> **Task item**
Lines from the one containing "Identify the location" through the final line of the records below are needed, copied exactly, with no pictures.

> **Extracted entries**
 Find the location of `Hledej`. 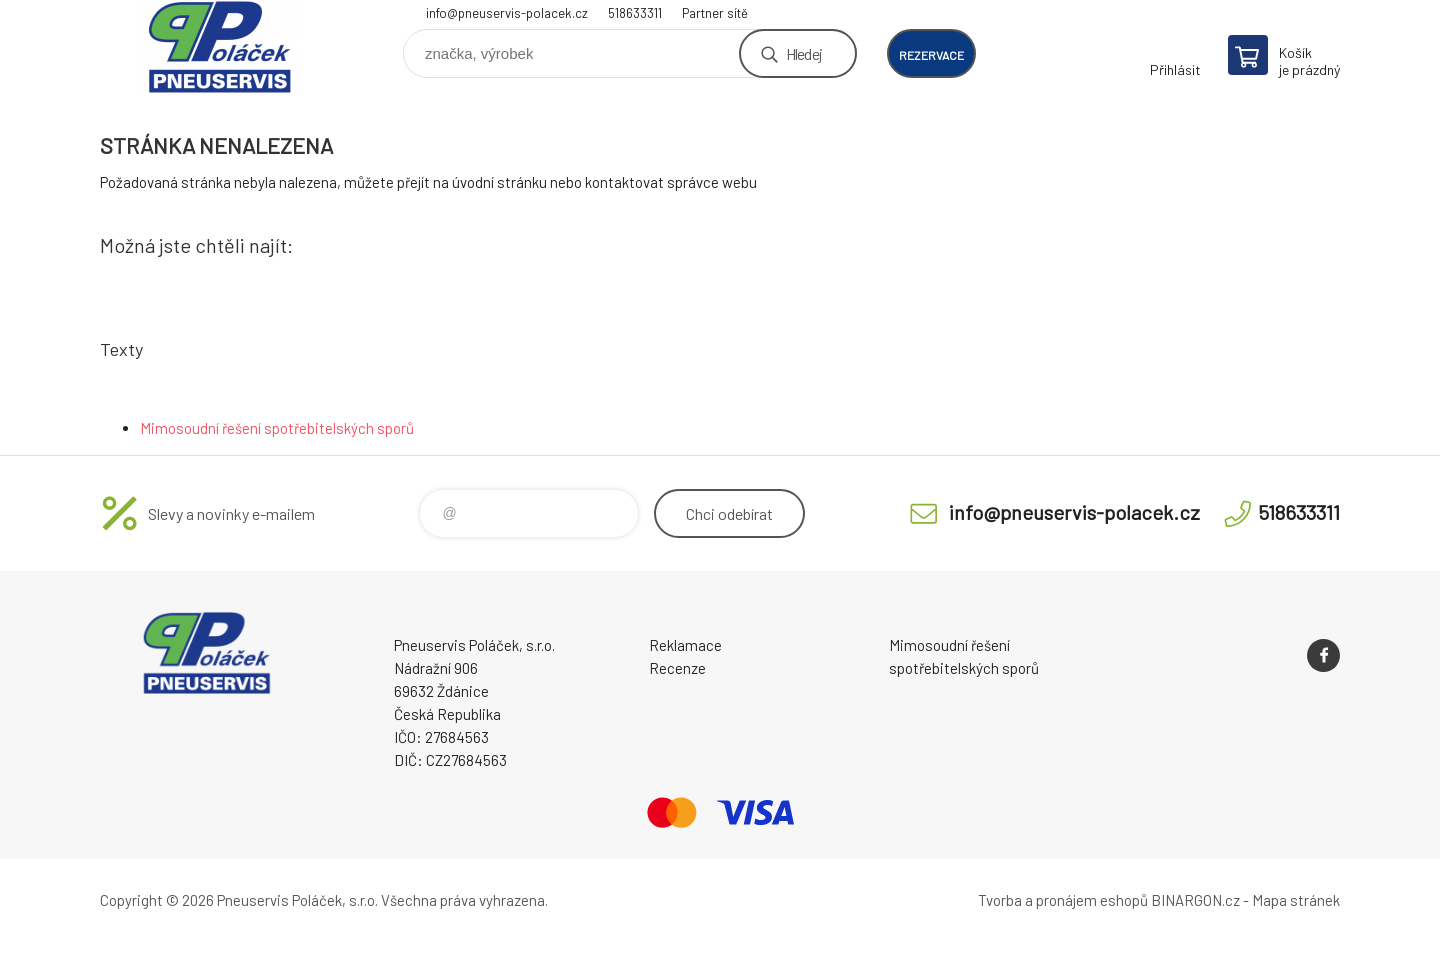

Hledej is located at coordinates (804, 53).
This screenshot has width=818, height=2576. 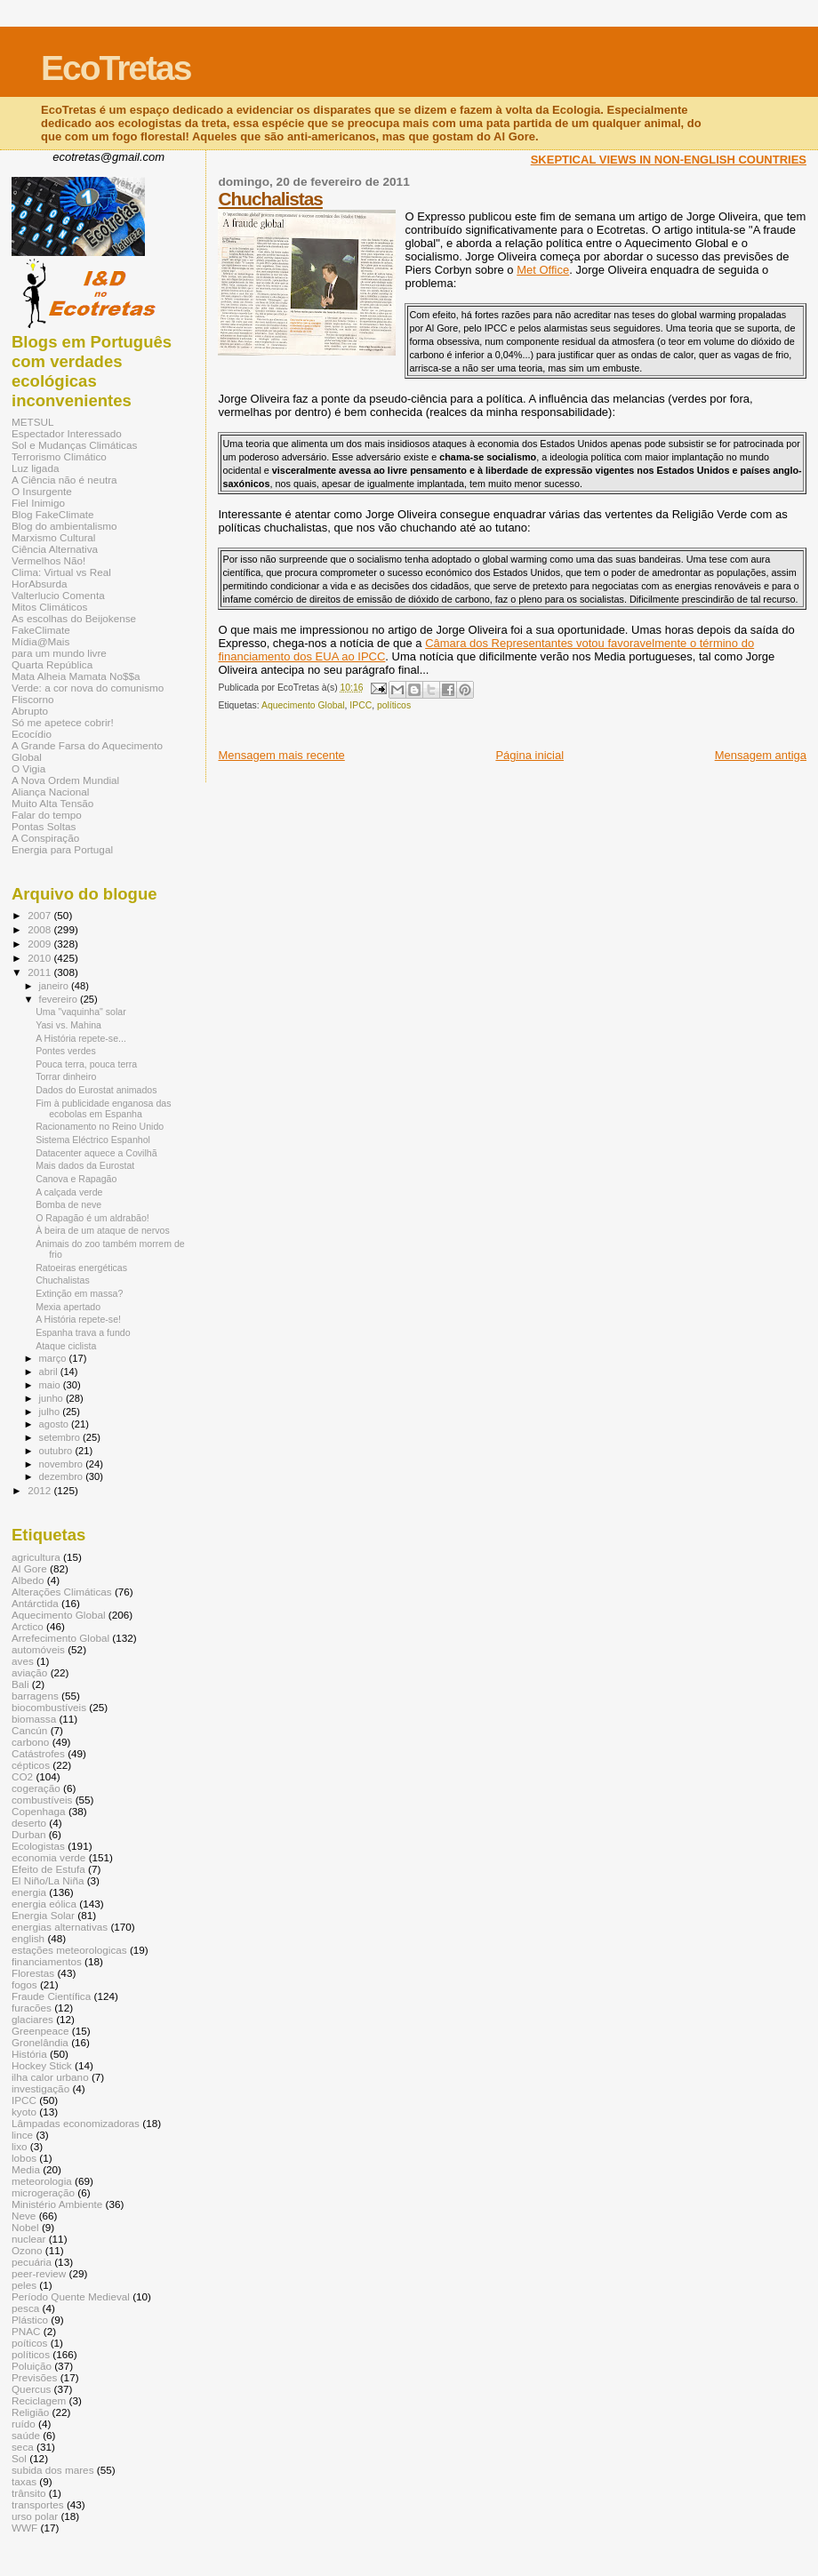 What do you see at coordinates (67, 433) in the screenshot?
I see `Espectador Interessado` at bounding box center [67, 433].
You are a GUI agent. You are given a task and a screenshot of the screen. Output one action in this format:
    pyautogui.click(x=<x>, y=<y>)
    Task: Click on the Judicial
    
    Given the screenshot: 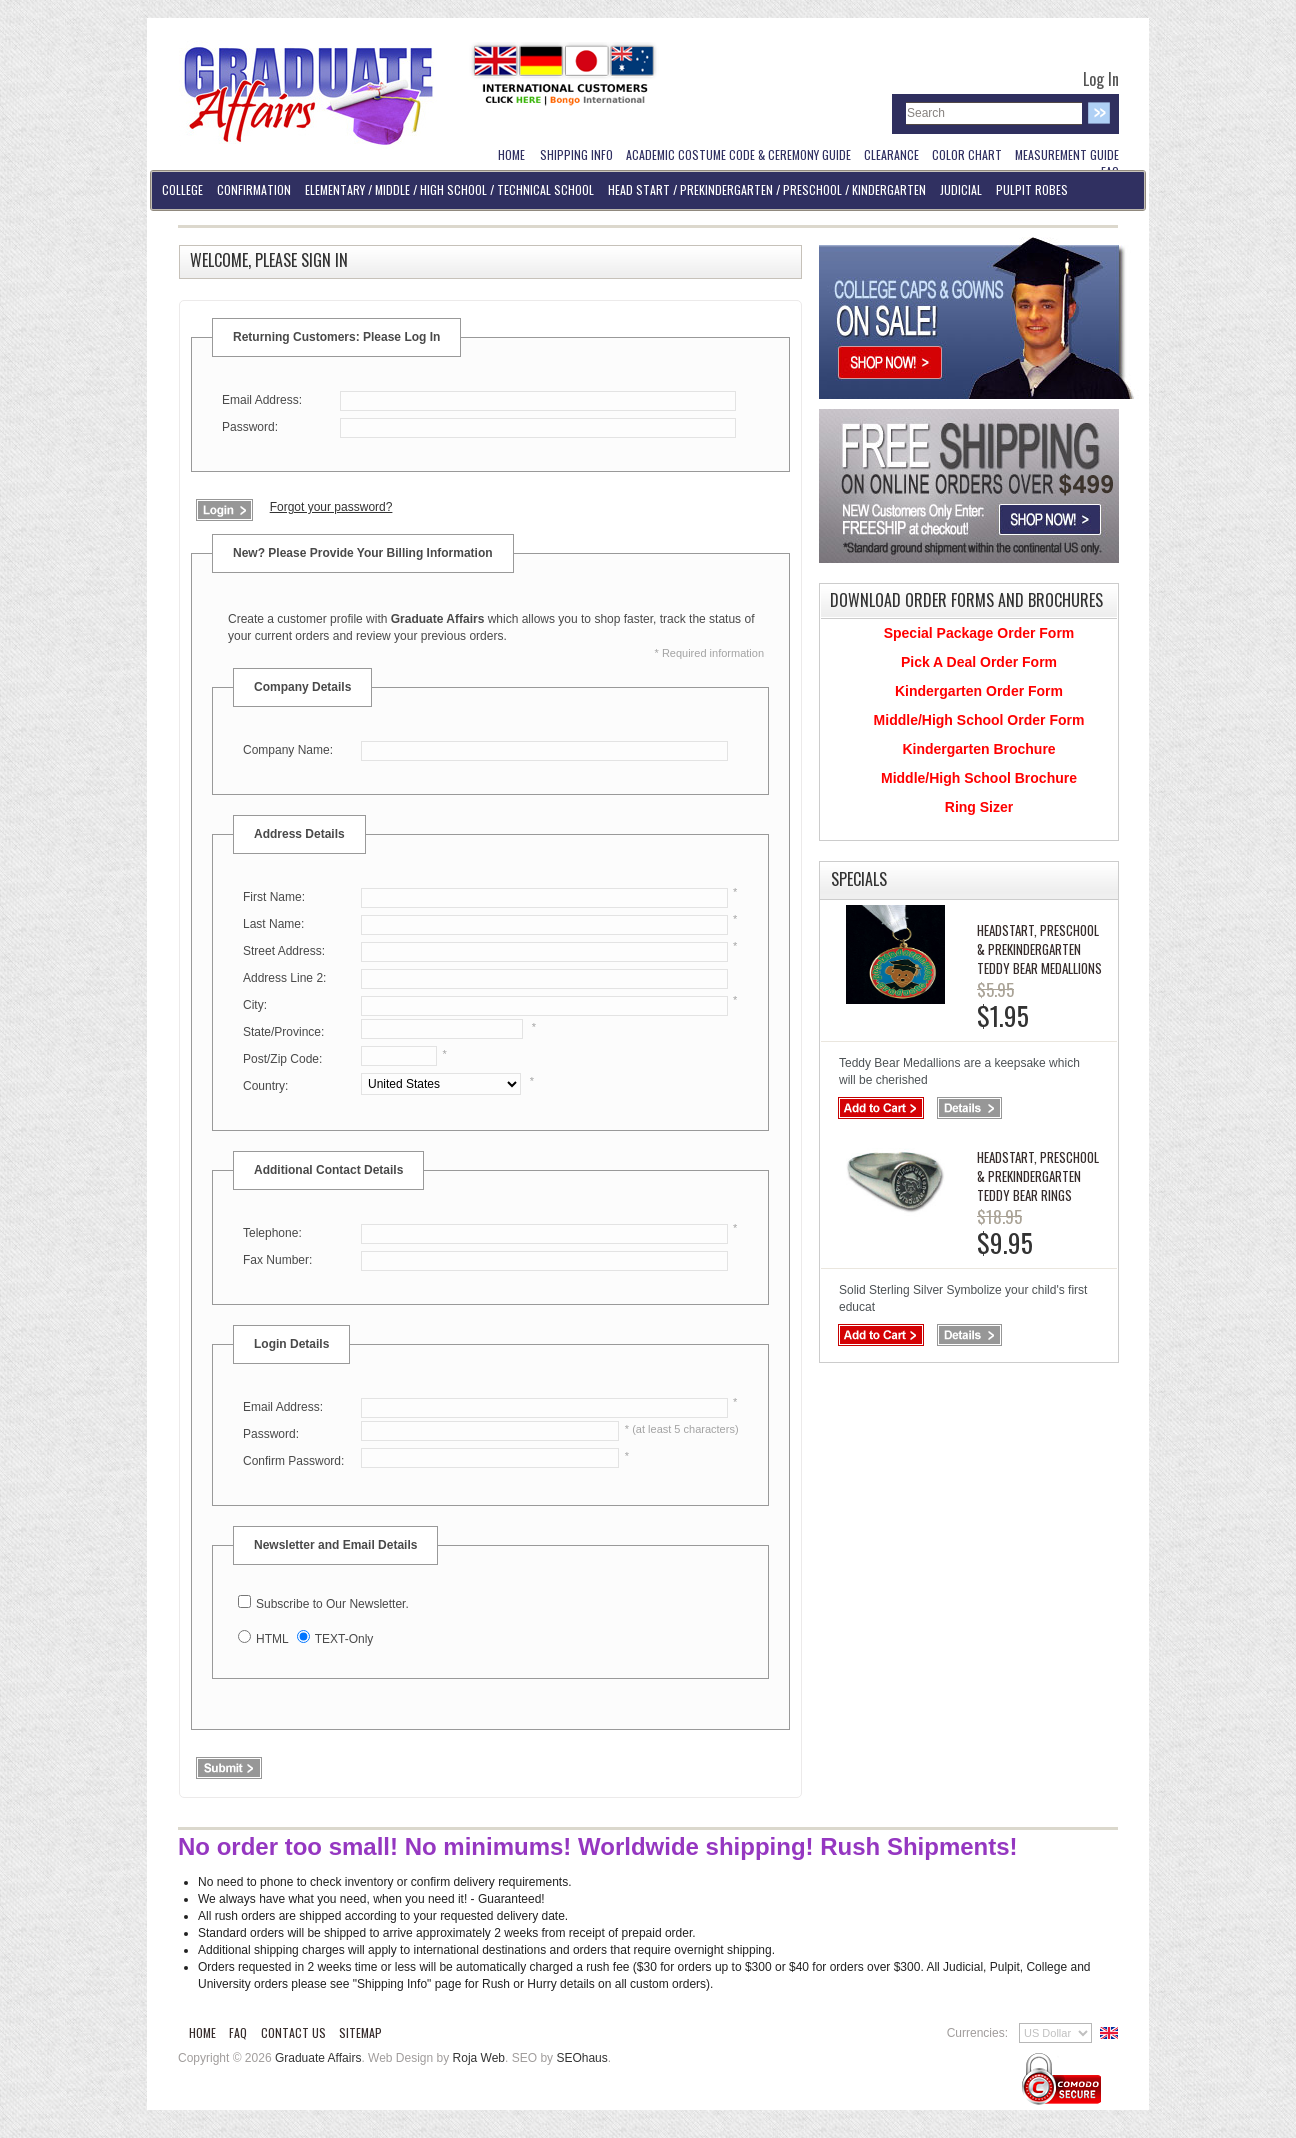 What is the action you would take?
    pyautogui.click(x=961, y=189)
    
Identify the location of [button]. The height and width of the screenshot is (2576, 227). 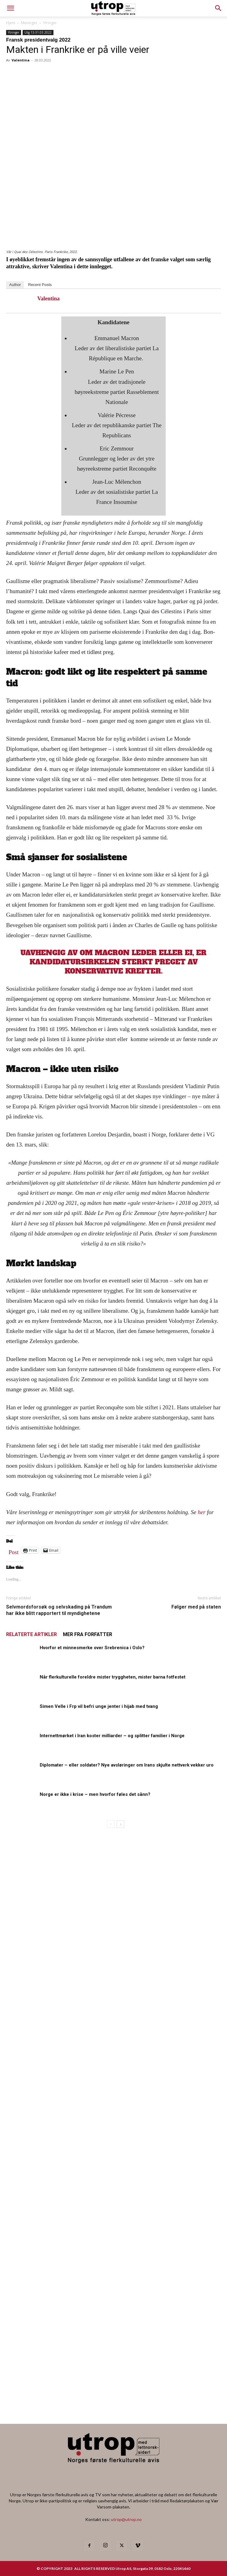
(218, 8).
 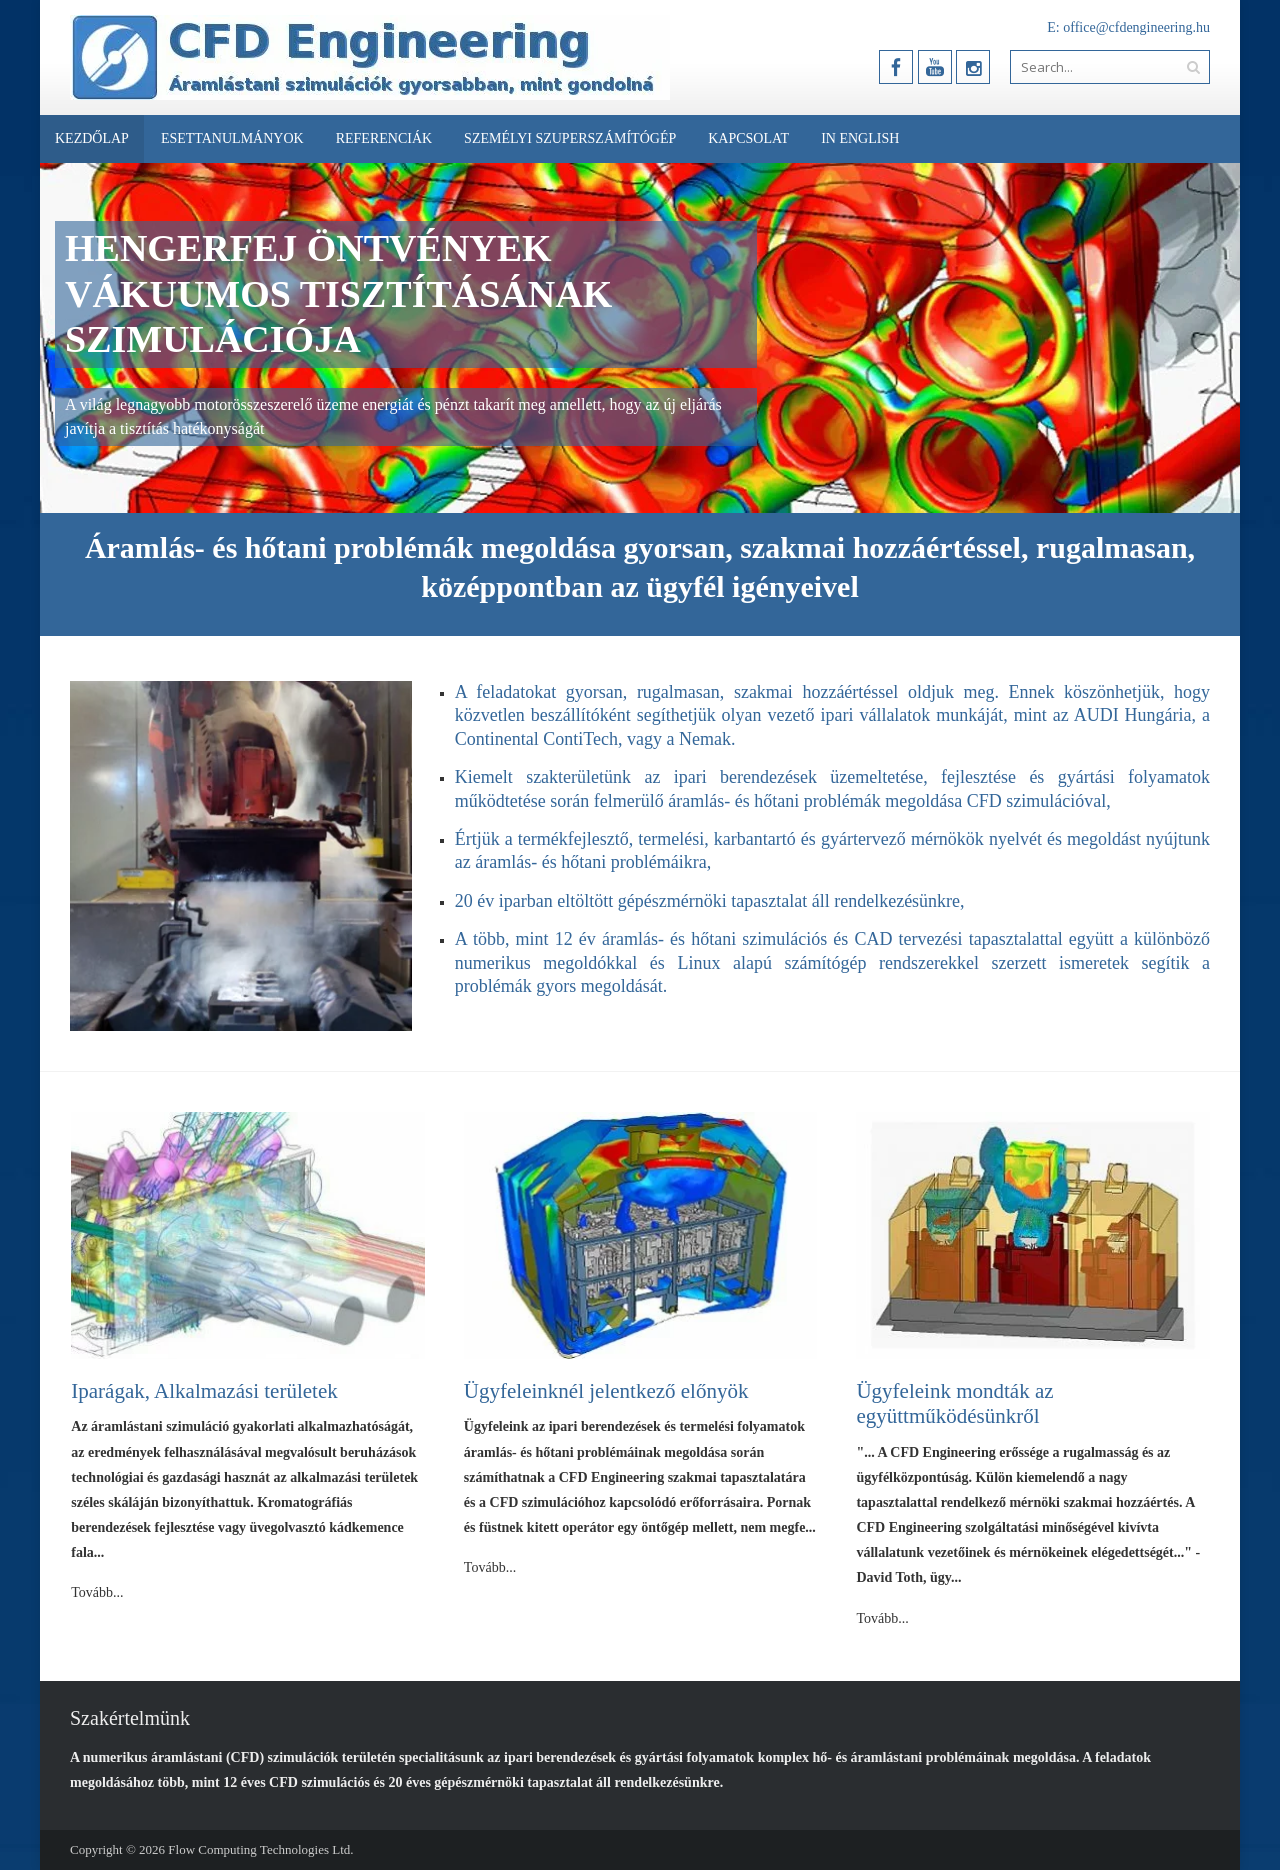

> **Result of this exercise**
Identify the location of [button]. The height and width of the screenshot is (2576, 227). 
(218, 8).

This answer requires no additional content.